# [AVAILABLE DATA]
◆ ◆ ◆
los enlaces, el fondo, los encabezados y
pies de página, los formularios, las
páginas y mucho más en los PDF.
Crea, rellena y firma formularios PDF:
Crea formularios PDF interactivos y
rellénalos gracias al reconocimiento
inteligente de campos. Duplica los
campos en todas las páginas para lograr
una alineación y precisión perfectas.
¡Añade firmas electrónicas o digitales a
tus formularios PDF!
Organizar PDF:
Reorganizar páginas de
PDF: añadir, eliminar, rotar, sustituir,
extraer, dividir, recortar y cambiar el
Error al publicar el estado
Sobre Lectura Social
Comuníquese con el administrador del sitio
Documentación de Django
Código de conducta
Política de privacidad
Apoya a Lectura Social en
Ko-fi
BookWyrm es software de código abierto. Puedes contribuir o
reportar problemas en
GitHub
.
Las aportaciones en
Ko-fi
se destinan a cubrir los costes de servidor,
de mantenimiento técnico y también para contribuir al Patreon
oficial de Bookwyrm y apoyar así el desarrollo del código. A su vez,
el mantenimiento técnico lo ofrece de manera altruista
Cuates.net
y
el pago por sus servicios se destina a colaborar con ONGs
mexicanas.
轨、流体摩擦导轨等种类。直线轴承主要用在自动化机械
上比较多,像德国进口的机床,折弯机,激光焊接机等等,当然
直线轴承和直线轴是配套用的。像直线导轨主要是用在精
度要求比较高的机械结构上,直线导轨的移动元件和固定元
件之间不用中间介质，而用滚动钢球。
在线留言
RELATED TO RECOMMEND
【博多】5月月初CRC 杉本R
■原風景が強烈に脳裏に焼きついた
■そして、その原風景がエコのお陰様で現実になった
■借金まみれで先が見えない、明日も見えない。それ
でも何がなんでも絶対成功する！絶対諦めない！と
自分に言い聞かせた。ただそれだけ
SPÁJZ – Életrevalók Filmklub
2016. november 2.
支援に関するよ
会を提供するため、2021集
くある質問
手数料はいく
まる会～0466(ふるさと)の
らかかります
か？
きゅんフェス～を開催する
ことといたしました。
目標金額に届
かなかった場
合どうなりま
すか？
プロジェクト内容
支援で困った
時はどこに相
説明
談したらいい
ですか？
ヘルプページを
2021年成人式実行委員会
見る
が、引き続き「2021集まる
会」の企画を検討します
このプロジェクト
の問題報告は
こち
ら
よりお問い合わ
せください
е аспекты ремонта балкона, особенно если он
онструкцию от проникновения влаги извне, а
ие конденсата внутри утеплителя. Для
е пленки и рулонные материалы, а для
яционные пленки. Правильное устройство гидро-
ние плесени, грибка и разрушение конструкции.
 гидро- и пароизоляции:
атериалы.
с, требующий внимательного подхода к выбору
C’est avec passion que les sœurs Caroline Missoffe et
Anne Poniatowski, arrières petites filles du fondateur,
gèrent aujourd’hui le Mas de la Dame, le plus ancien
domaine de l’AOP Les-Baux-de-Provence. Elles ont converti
◆ ◆ ◆
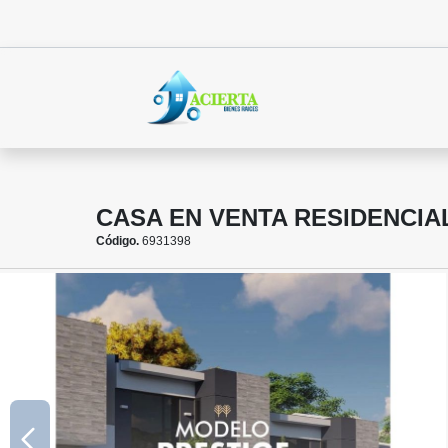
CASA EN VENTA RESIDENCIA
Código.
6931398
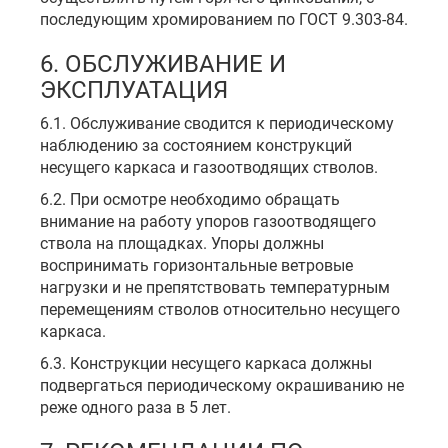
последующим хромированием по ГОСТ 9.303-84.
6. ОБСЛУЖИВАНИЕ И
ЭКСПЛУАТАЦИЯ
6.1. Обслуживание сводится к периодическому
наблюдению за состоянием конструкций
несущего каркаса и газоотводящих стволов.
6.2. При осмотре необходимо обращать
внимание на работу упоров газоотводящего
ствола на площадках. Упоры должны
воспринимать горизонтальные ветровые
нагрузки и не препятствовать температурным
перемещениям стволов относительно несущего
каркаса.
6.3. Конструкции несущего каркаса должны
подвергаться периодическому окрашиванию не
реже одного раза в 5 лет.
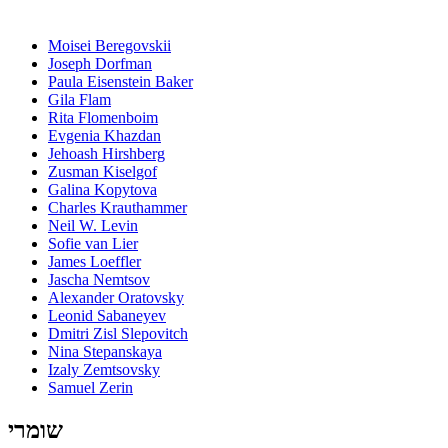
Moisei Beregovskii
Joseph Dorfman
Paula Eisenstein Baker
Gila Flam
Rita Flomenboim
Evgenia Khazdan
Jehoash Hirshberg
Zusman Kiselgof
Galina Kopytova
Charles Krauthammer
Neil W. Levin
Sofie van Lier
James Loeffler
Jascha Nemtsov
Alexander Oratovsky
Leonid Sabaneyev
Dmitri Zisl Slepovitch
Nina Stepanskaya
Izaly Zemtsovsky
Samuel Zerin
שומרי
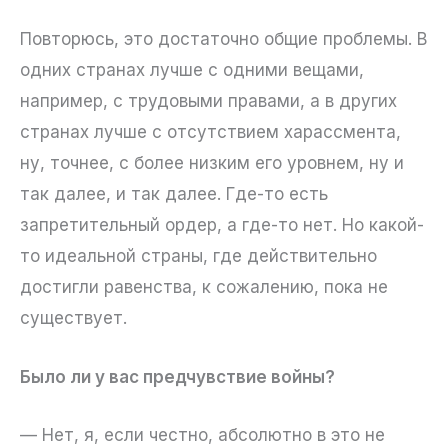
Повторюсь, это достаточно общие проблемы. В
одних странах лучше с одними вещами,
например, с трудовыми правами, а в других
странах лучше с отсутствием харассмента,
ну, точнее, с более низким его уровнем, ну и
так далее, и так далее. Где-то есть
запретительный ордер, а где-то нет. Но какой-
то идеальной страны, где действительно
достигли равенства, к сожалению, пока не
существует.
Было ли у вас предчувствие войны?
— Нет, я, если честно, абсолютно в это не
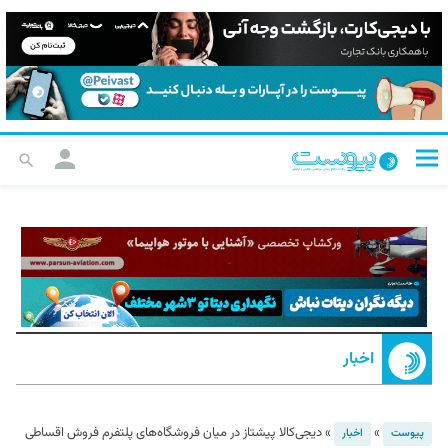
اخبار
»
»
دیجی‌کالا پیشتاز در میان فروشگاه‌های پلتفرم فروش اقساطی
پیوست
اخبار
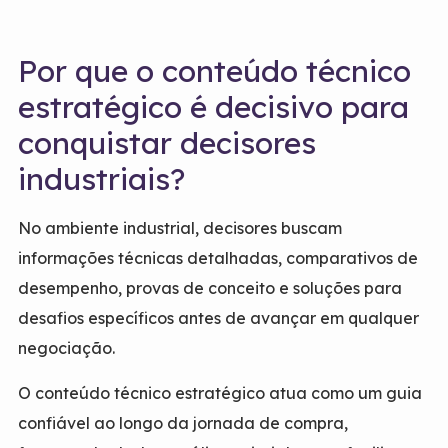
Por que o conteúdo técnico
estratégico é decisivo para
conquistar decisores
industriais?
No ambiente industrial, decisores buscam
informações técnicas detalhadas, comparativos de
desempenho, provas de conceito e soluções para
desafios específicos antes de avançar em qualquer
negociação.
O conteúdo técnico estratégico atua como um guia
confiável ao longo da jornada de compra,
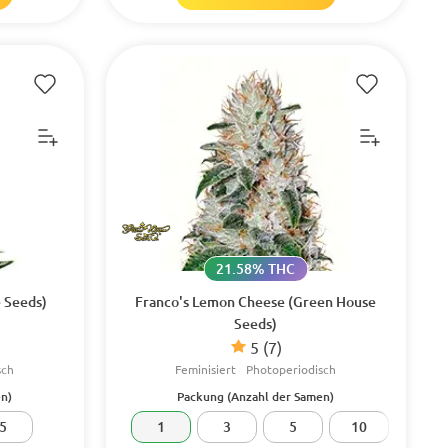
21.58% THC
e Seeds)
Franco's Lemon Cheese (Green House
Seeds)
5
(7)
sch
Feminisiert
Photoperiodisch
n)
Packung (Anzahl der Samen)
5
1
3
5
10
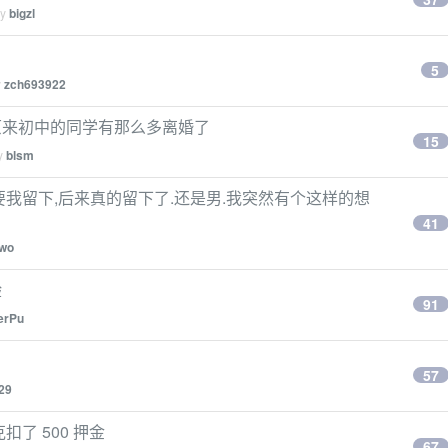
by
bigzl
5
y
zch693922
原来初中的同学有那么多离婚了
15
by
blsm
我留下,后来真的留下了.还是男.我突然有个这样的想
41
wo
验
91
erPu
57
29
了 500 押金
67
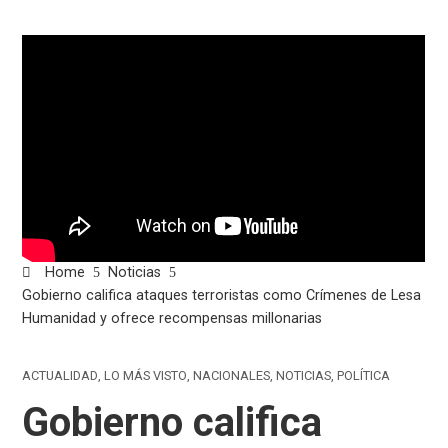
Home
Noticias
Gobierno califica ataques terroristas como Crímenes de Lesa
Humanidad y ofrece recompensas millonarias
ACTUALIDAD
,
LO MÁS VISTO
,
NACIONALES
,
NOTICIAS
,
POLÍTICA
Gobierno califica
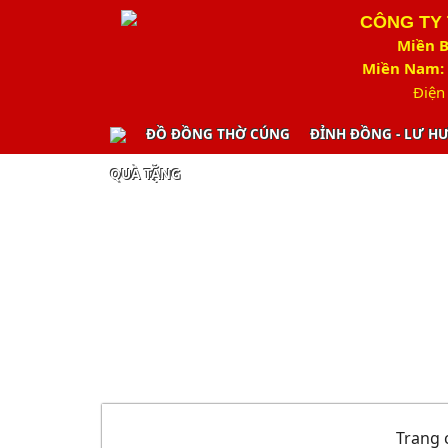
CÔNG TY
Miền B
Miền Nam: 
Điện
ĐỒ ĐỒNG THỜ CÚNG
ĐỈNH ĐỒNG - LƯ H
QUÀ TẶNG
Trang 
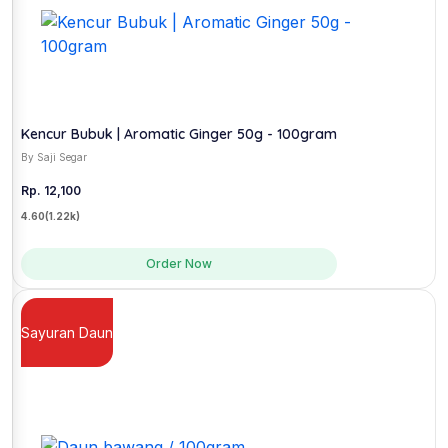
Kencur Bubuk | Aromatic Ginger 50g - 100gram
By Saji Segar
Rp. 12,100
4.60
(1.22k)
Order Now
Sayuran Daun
◆ ◆ ◆
# [WORK TO COMPLETE]
Please output exactly the lines between the one holding "los enlaces, el fondo, los encabezados y" and the one holding "е пленки и рулонные материалы, а для" in the records above, inclusive, and nothing more.

# [RESPONSE TO THIS EXERCISE]
los enlaces, el fondo, los encabezados y
pies de página, los formularios, las
páginas y mucho más en los PDF.
Crea, rellena y firma formularios PDF:
Crea formularios PDF interactivos y
rellénalos gracias al reconocimiento
inteligente de campos. Duplica los
campos en todas las páginas para lograr
una alineación y precisión perfectas.
¡Añade firmas electrónicas o digitales a
tus formularios PDF!
Organizar PDF:
Reorganizar páginas de
PDF: añadir, eliminar, rotar, sustituir,
extraer, dividir, recortar y cambiar el
Error al publicar el estado
Sobre Lectura Social
Comuníquese con el administrador del sitio
Documentación de Django
Código de conducta
Política de privacidad
Apoya a Lectura Social en
Ko-fi
BookWyrm es software de código abierto. Puedes contribuir o
reportar problemas en
GitHub
.
Las aportaciones en
Ko-fi
se destinan a cubrir los costes de servidor,
de mantenimiento técnico y también para contribuir al Patreon
oficial de Bookwyrm y apoyar así el desarrollo del código. A su vez,
el mantenimiento técnico lo ofrece de manera altruista
Cuates.net
y
el pago por sus servicios se destina a colaborar con ONGs
mexicanas.
轨、流体摩擦导轨等种类。直线轴承主要用在自动化机械
上比较多,像德国进口的机床,折弯机,激光焊接机等等,当然
直线轴承和直线轴是配套用的。像直线导轨主要是用在精
度要求比较高的机械结构上,直线导轨的移动元件和固定元
件之间不用中间介质，而用滚动钢球。
在线留言
RELATED TO RECOMMEND
【博多】5月月初CRC 杉本R
■原風景が強烈に脳裏に焼きついた
■そして、その原風景がエコのお陰様で現実になった
■借金まみれで先が見えない、明日も見えない。それ
でも何がなんでも絶対成功する！絶対諦めない！と
自分に言い聞かせた。ただそれだけ
SPÁJZ – Életrevalók Filmklub
2016. november 2.
支援に関するよ
会を提供するため、2021集
くある質問
手数料はいく
まる会～0466(ふるさと)の
らかかります
か？
きゅんフェス～を開催する
ことといたしました。
目標金額に届
かなかった場
合どうなりま
すか？
プロジェクト内容
支援で困った
時はどこに相
説明
談したらいい
ですか？
ヘルプページを
2021年成人式実行委員会
見る
が、引き続き「2021集まる
会」の企画を検討します
このプロジェクト
の問題報告は
こち
ら
よりお問い合わ
せください
е аспекты ремонта балкона, особенно если он
онструкцию от проникновения влаги извне, а
ие конденсата внутри утеплителя. Для
е пленки и рулонные материалы, а для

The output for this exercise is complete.